Toronto, ON (Mar. 5, 2014) – Drive down. Swoop and squat. Imaginary accidents. These are just some of the car insurance scams that criminals commit to rip off insurers and honest Canadians.
As Fraud Prevention Month rolls out across the country in March, Insurance Bureau of Canada (IBC) urges the public to help “put the staged car accident business out of business” by reporting suspected insurance fraud.
All Canadians pay for car insurance fraud. In Ontario alone, such fraud adds an estimated $1.6 billion a year to insurance premiums and health care, emergency services and court costs. Insurance criminals take money right out of our pockets – when they cheat, we all pay.
“Auto insurance fraud is costly, threatens the safety and security of drivers, cheats honest policyholders and erodes confidence in the insurance industry,” says Rick Dubin, IBC’s Vice-President of Investigative Services. “Car insurance fraud is often the work of organized groups who steal cars for sale to unsuspecting consumers or stage collisions and then file fraudulent injury claims. Or it is the work of unscrupulous auto body shops that intentionally cause additional damage to vehicles they are repairing or the work of medical clinics that bill insurers for services that were never rendered. But fraud also includes otherwise law-abiding citizens who pad a legitimate claim,” he adds.
Dubin heads up IBC’s national investigative team that focuses on organized crime rings, specifically those involved in auto theft or fraudulent injury and accident benefit claims. IBC also partners with law enforcement, government agencies and insurance companies across the country to identify, investigate and prosecute suspected insurance crime to bring criminals to justice.
Recognize fraud – watch for:
- Staged collisions: A driver intentionally causes a collision by targeting an innocent driver, then makes it look as if the innocent driver is at fault for the collision. The first driver then files false auto insurance claims to collect generous accident benefits. (See examples of staged collisions.)
- Unscrupulous auto repair shops: This crime involves a repair shop intentionally causing damage to a vehicle that has been in an accident.
- False medical claims: In this scam, medical clinics ask claimants to sign blank accident benefit forms (i.e., assessment and treatment plans). The clinics then forge the signatures of legitimate medical practitioners, add false information about the claimant’s treatment and bill insurers for services never rendered.
- Dishonest individuals: These people change the vehicle identification number (VIN) on a car that has been stolen or previously damaged to hide its history, then privately sell the vehicl to an unsuspecting buyer. One way to protect yourself is to obtain a history on the vehicle Identification number through Carfax or Carproof as well as having it inspected by a good mechanic. IBC recommends purchasing a vehicle from a reputable dealership.
- Fake auto theft: An individual arranges for his or her vehicle to be stolen, then makes a claim for the stolen vehicle.
- Padding claims: This occurs when a normally law-abiding person sees an opportunity to make a few extra dollars by exaggerating injuries as part of an otherwise legitimate insurance claim.

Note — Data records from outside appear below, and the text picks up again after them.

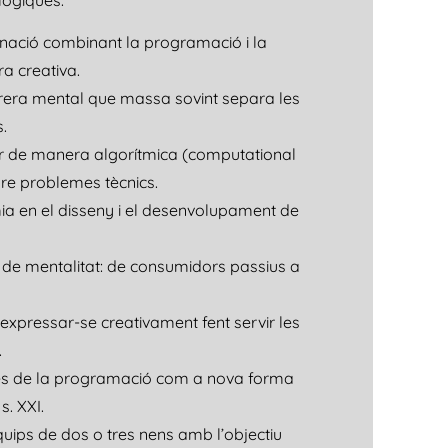
ològiques.
inació combinant la programació i la
a creativa.
rera mental que massa sovint separa les
s.
r de manera algorítmica (computational
ldre problemes tècnics.
 en el disseny i el desenvolupament de
 de mentalitat: de consumidors passius a
expressar-se creativament fent servir les
.
es de la programació com a nova forma
s. XXI.
ips de dos o tres nens amb l’objectiu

To avoid a staged collision:
- Never tailgate; allow ample time to stop if the driver ahead of you suddenly jams on its brakes.

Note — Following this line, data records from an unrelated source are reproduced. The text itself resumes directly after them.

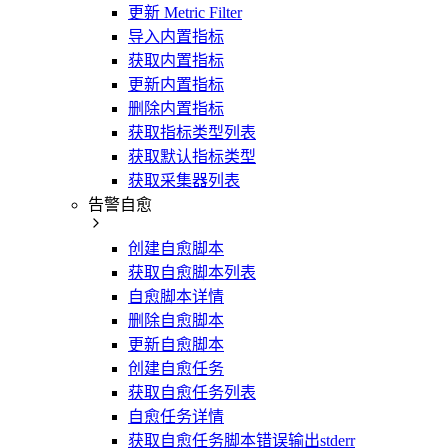
更新 Metric Filter
导入内置指标
获取内置指标
更新内置指标
删除内置指标
获取指标类型列表
获取默认指标类型
获取采集器列表
告警自愈
创建自愈脚本
获取自愈脚本列表
自愈脚本详情
删除自愈脚本
更新自愈脚本
创建自愈任务
获取自愈任务列表
自愈任务详情
获取自愈任务脚本错误输出stderr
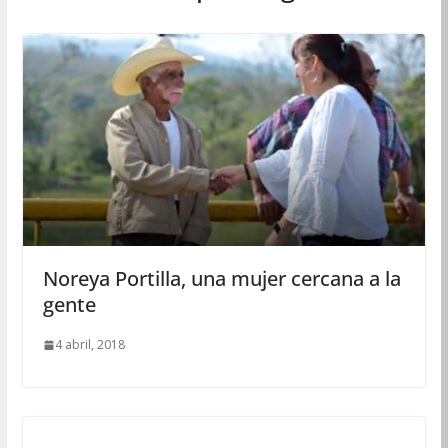
Noreya Portilla, una mujer cercana a la
gente
4 abril, 2018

- Look beyond the car in front of you while driving. Apply your brakes if you see traffic slowing.
If you’re involved in a collision:
- Immediately report it to your insurance representative, who will be able to recommend a reliable auto body repair facility that will provide quality repairs.
- If you suspect the collision may have been staged, immediately report the incident to the police and your insurance company. You should also call IBC’s toll-free TIPS Line at 1-877-IBC-TIPS.
If you go to a medical clinic for treatment after a collision:
- Never sign blank forms.
Report exaggerated claims, staged auto collisions and other crimes related to insurance by calling IBC’s anonymous, toll-free TIPS Line at 1-877-IBC-TIPS (422-8477) or submit a tip at www.ibc.ca under Report Insurance Crime. IBC investigators take all tips seriously, no matter how large or small.
About Insurance Bureau of Canada
Insurance Bureau of Canada (IBC) is pleased to celebrate 50 years as a valuable resource for insurance information. Since 1964, IBC has been working with governments across Canada to make communities safer, championing issues that directly affect Canadians and the property and casualty (P&C) insurance industry. IBC is the national industry association representing Canada’s private home, car and business insurers. Its member companies represent 90% of the P&C insurance market in Canada. The P&C insurance industry employs over 118,600 Canadians, pays more than $7 billion in taxes to the federal, provincial and municipal governments, and has a total premium base of $46 billion.